Abstract
Purpose :
To finetune a multi-modal, transformer-based model for generating medical reports from slit lamp images and develop a subquent question answering (QA) system using Llama2. We term this entire process slit-lamp-GPT (Generative Pre-training Transformer).
Methods :
Our research utilized a dataset of 25,051 slit-lamp images from 3,409 participants, paired with their corresponding physician-created medical reports. We used this data, which was divided into training, validation, and test sets, to finetune the Bootstrapping Language-Image Pre-training (BLIP) framework towards report generation. The generated text reports and human-posed questions were then inputted into Llama2 for interactive question answering. We evaluated performance using qualitative metrics (including BLEU, CIDEr, ROUGE-L, SPICE, accuracy, sensitivity, specificity, precision, and F1-score) and the subjective assessments from two experienced ophthalmologists who rated the outputs on a 1-3 scale (1 indicated high quality).
Results :
A total of 50 conditions related to diseases or post-operative complications through keyword matching in initial reports were identified.

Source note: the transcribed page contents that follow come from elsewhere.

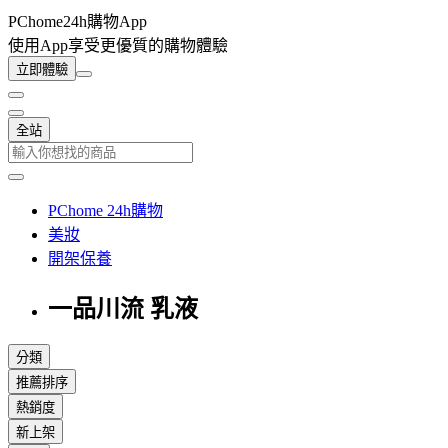
PChome24h購物App
使用App享受更優質的購物體驗
立即體驗
全站
PChome 24h購物
美妝
開架保養
一品川流 乳液
分類
推薦排序
熱銷度
新上架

The refined slit-lamp-GPT model exhibited BLEU scores (1-4) of 0.67, 0.66, 0.65, and 0.65, respectively, with a CIDEr score of 3.24, a ROUGE score of 0.61, and a SPICE score of 0.37. The most frequently identified conditions were cataract (unspecific categorization) (22.9%), age-related cataract (22.0%), and conjunctival concretion (13.1%). Disease classification metrics showed an overall accuracy of 0.82 and an F1 score of 0.64, with high accuracies (≥0.9) for identifying intraocular lens, conjunctivitis (unspecific categorization), and chronic conjunctivitis, and high F1 scores (≥0.9) for cataract and age-related cataract. A high level of agreement was noted between the two ophthalmologists during the quality assessment of 100 reports with scores of 1.36 for both completeness and correctness. Consistency was also observed in an interactive question answering scenario involving 300 generated answers, with scores of 1.33, 1.14, and 1.15 for completeness, correctness, and possible harm, respectively.
Conclusions :
This pioneering study introduces the slit-lamp-GPT model for report generation and question answering, highlighting the potential of large language models to assist ophthalmologists and patients.
This abstract was presented at the 2024 ARVO Annual Meeting, held in Seattle, WA, May 5-9, 2024.